Node: crypto.timingSafeEqual is not really time safe?

Created on 21 Nov 2017 · 3Comments · Source: nodejs/node

After trying to use crypto.timingSafeEqual with two buffers that have different length I've got an exception.

I read the docs and realized that crypto.timingSafeEqual is supporting only buffers with the same length which is contradicting the concept of timing safe compare.

The comparison code:
https://github.com/nodejs/node/blob/51e0948862f8920c0387f6702843e8fd79f24172/src/node_crypto.cc#L6065

Maybe it's worth to implement it like that: https://github.com/vadimdemedes/secure-compare/blob/master/index.js#L12

crypto question

Source

elaygl

Most helpful comment

Generally a comparison function that is resistant to timing attacks is used to compare signatures or hashes, which should be the same length by virtue of being generated by a hash function. If you are accepting a user-provided signature and want to compare it in a safe way, it's OK to check the length first and return early, e.g. return a.length === b.length && timingSafeEqual(new Buffer(a), new Buffer(b)). This doesn't reveal any information about the contents that would aid a typical attack.

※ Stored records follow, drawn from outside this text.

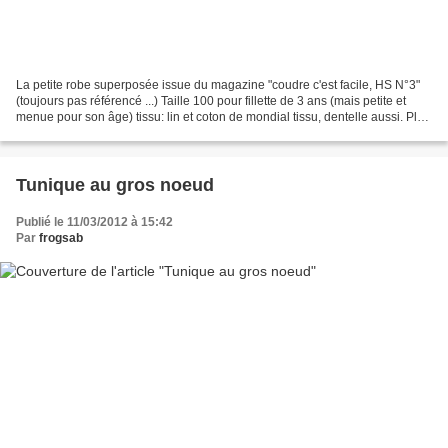
La petite robe superposée issue du magazine "coudre c'est facile, HS N°3"
(toujours pas référencé ...) Taille 100 pour fillette de 3 ans (mais petite et
menue pour son âge) tissu: lin et coton de mondial tissu, dentelle aussi. Plus
de détails et de photos...
Tunique au gros noeud
Publié le 11/03/2012 à 15:42
Par
frogsab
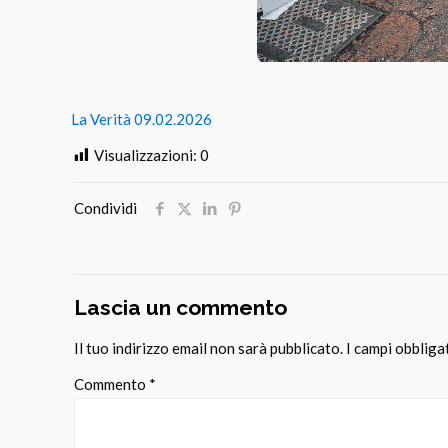
La Verità 09.02.2026
Visualizzazioni:
0
Condividi
Lascia un commento
Il tuo indirizzo email non sarà pubblicato.
I campi obblig
Commento
*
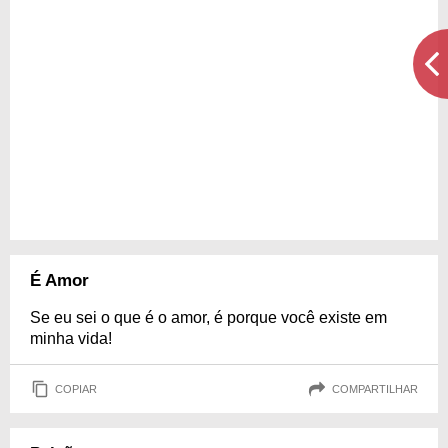
É Amor
Se eu sei o que é o amor, é porque você existe em
minha vida!
COPIAR
COMPARTILHAR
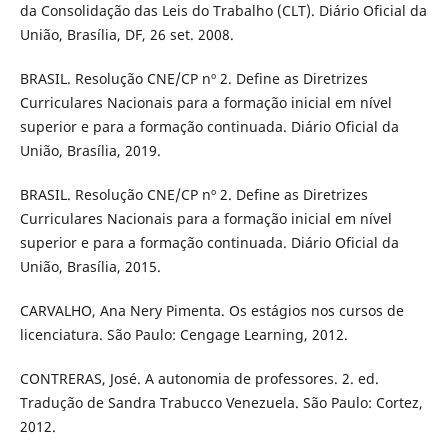
da Consolidação das Leis do Trabalho (CLT). Diário Oficial da
União, Brasília, DF, 26 set. 2008.
BRASIL. Resolução CNE/CP nº 2. Define as Diretrizes
Curriculares Nacionais para a formação inicial em nível
superior e para a formação continuada. Diário Oficial da
União, Brasília, 2019.
BRASIL. Resolução CNE/CP nº 2. Define as Diretrizes
Curriculares Nacionais para a formação inicial em nível
superior e para a formação continuada. Diário Oficial da
União, Brasília, 2015.
CARVALHO, Ana Nery Pimenta. Os estágios nos cursos de
licenciatura. São Paulo: Cengage Learning, 2012.
CONTRERAS, José. A autonomia de professores. 2. ed.
Tradução de Sandra Trabucco Venezuela. São Paulo: Cortez,
2012.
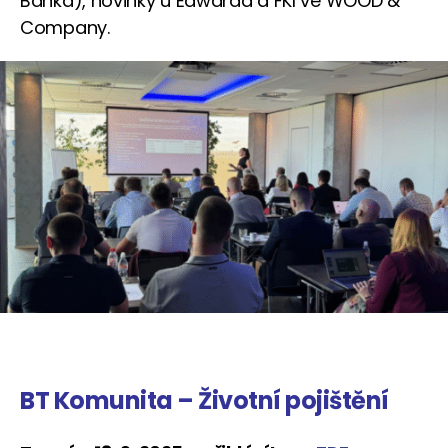
Banka), novinky u Edwarda a FKI ve WOOD &
Company.
BT Komunita – Životní pojištění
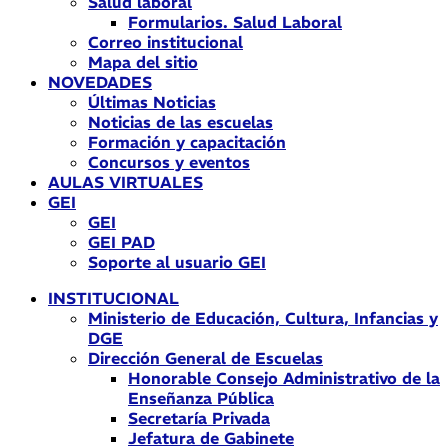
Salud laboral
Formularios. Salud Laboral
Correo institucional
Mapa del sitio
NOVEDADES
Últimas Noticias
Noticias de las escuelas
Formación y capacitación
Concursos y eventos
AULAS VIRTUALES
GEI
GEI
GEI PAD
Soporte al usuario GEI
INSTITUCIONAL
Ministerio de Educación, Cultura, Infancias y
DGE
Dirección General de Escuelas
Honorable Consejo Administrativo de la
Enseñanza Pública
Secretaría Privada
Jefatura de Gabinete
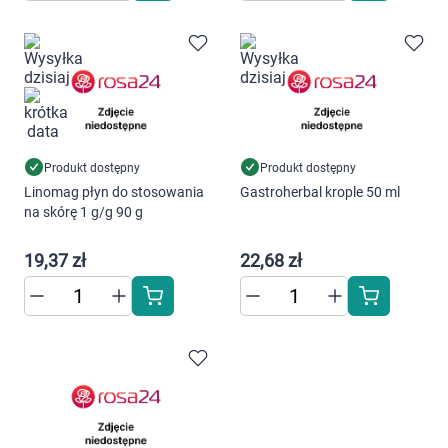
Produkt dostępny
Produkt dostępny
Linomag płyn do stosowania
Gastroherbal krople 50 ml
na skórę 1 g/g 90 g
19,37 zł
22,68 zł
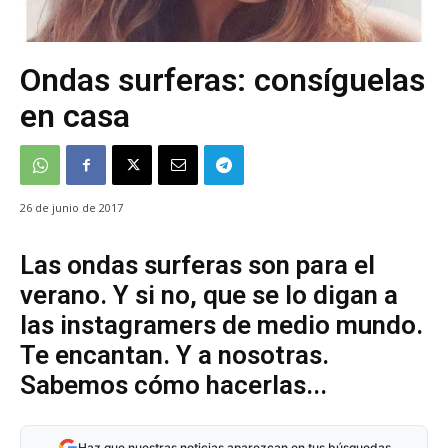
Ondas surferas: consíguelas
en casa
26 de junio de 2017
Las ondas surferas son para el
verano. Y si no, que se lo digan a
las instagramers de medio mundo.
Te encantan. Y a nosotras.
Sabemos cómo hacerlas...
Haz que nuestras noticias aparezcan en tus búsquedas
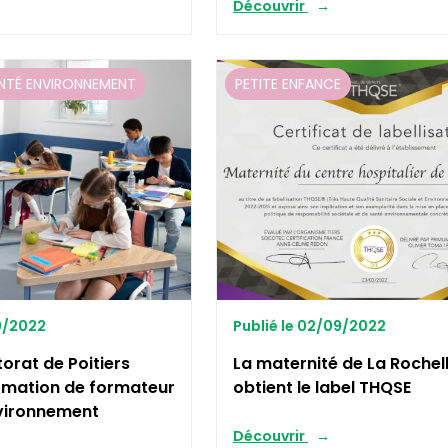
Découvrir
NTÉ ENVIRONNEMENT
PETITE ENFANCE
09/2022
Publié le 02/09/2022
ctorat de Poitiers
La maternité de La Rochel
rmation de formateur
obtient le label THQSE
vironnement
Découvrir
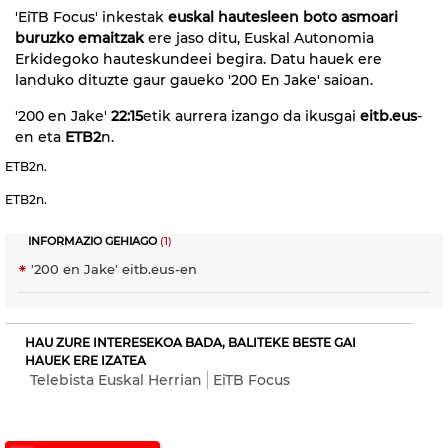
'EiTB Focus' inkestak
euskal hautesleen boto asmoari
buruzko emaitzak
ere jaso ditu, Euskal Autonomia
Erkidegoko hauteskundeei begira. Datu hauek ere
landuko dituzte gaur gaueko '200 En Jake' saioan.
'200 en Jake'
22:15
etik aurrera izango da ikusgai
eitb.eus
-
en eta
ETB2
n.
ETB2n.
ETB2n.
INFORMAZIO GEHIAGO
(1)
'200 en Jake' eitb.eus-en
HAU ZURE INTERESEKOA BADA, BALITEKE BESTE GAI
HAUEK ERE IZATEA
Telebista Euskal Herrian
EiTB Focus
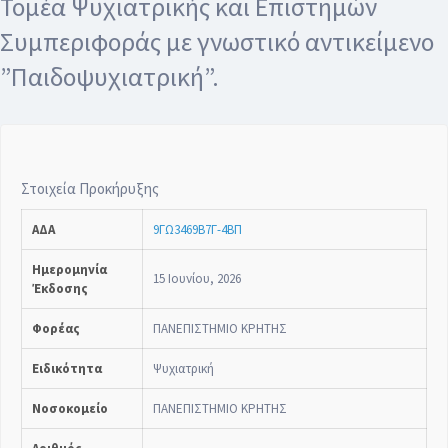
Τομέα Ψυχιατρικής και Επιστημών
Συμπεριφοράς με γνωστικό αντικείμενο
”Παιδοψυχιατρική”.
Στοιχεία Προκήρυξης
ΑΔΑ
9ΓΩ3469Β7Γ-4ΒΠ
Ημερομηνία
15 Ιουνίου, 2026
Έκδοσης
Φορέας
ΠΑΝΕΠΙΣΤΗΜΙΟ ΚΡΗΤΗΣ
Ειδικότητα
Ψυχιατρική
Νοσοκομείο
ΠΑΝΕΠΙΣΤΗΜΙΟ ΚΡΗΤΗΣ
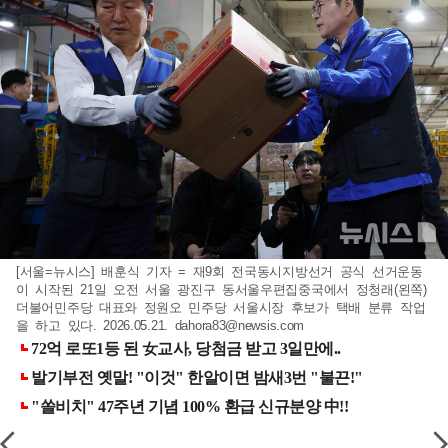
[서울=뉴시스] 배훈식 기자 = 재9회 전국동시지방선거 공식 선거운동
이 시작된 21일 오전 서울 광진구 동서울우편집중국에서 정청래(왼쪽)
더불어민주당 대표와 정원오 민주당 서울시장 후보가 택배 분류 작업
을 하고 있다. 2026.05.21.
dahora83@newsis.com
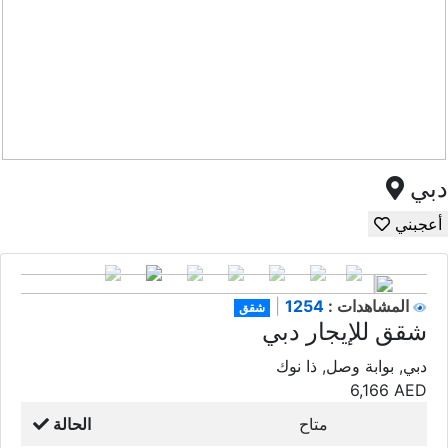
دبي
أعجبني
1254
المشاهدات :
|
شقق
شقق للإيجار دبي
دبي, بوابة وصل, ذا نوك
6,166
AED
متاح
الحالة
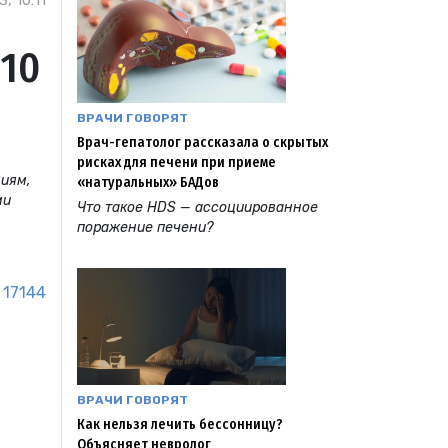
, 10:11
 10
ВРАЧИ ГОВОРЯТ
Врач-гепатолог рассказала о скрытых
рисках для печени при приеме
ниям,
«натуральных» БАДов
ми
Что такое HDS — ассоциированное
поражение печени?
17144
ВРАЧИ ГОВОРЯТ
Как нельзя лечить бессонницу?
Объясняет невролог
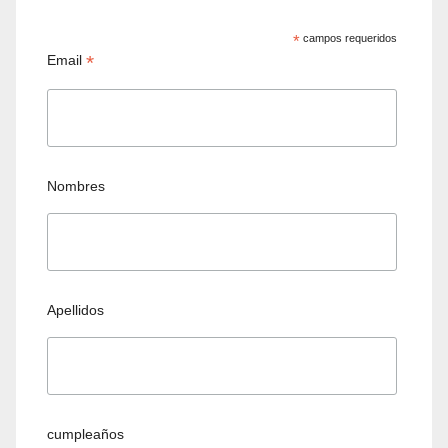
*
campos requeridos
*
Email
Nombres
Apellidos
cumpleaños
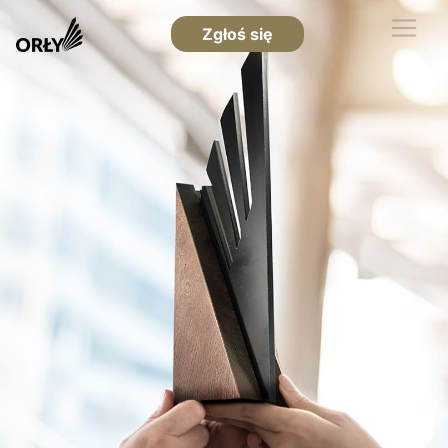
Zgłoś się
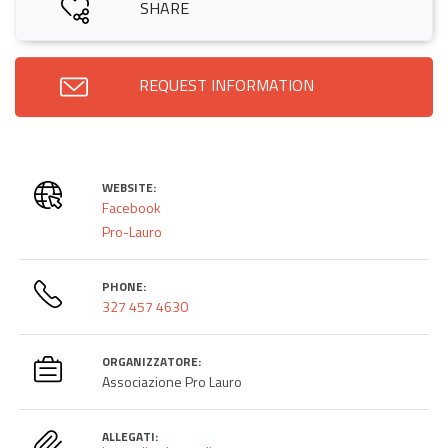
SHARE
REQUEST INFORMATION
WEBSITE:
Facebook
Pro-Lauro
PHONE:
327 457 4630
ORGANIZZATORE:
Associazione Pro Lauro
ALLEGATI:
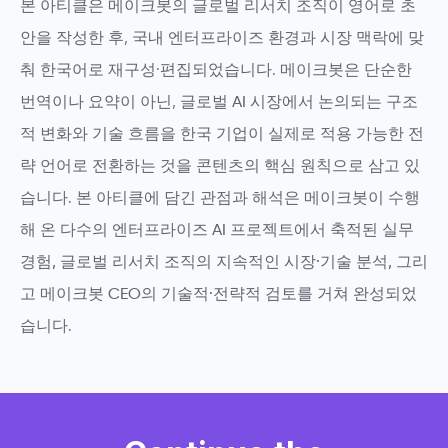
본 아티클은
메이크봇의 글로벌 리서치 조직
이 영어로 초
안을 작성한 후, 국내 엔터프라이즈 환경과 시장 맥락에 맞
춰 한국어로 재구성·편집되었습니다. 메이크봇은 단순한
번역이나 요약이 아닌,
글로벌 AI 시장에서 논의되는 구조
적 변화와 기술 흐름을 한국 기업이 실제로 적용 가능한 전
략 언어로 전환하는 것
을 콘텐츠의 핵심 원칙으로 삼고 있
습니다. 본 아티클에 담긴 관점과 해석은
메이크봇이 수행
해 온 다수의 엔터프라이즈 AI 프로젝트에서 축적된 실무
경험, 글로벌 리서치 조직의 지속적인 시장·기술 분석, 그리
고 메이크봇 CEO의 기술적·전략적 검토
를 거쳐 완성되었
습니다.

See https://codahale.com/a-lesson-in-timing-attacks/ for more details (which also does a length equality check).

ryangreenberg on 3 Dec 2017

👍11

All 3 comments

See #3043, #3073 and #8040. The current behavior is the product of a stupefying amount of discussion. I think it's unlikely we'll revisit that.

As well, your suggestion is a subtle change in behavior. Too subtle, IMO - it might end up breaking applications in ways that go undetected until it's too late. That risk alone practically rules it out.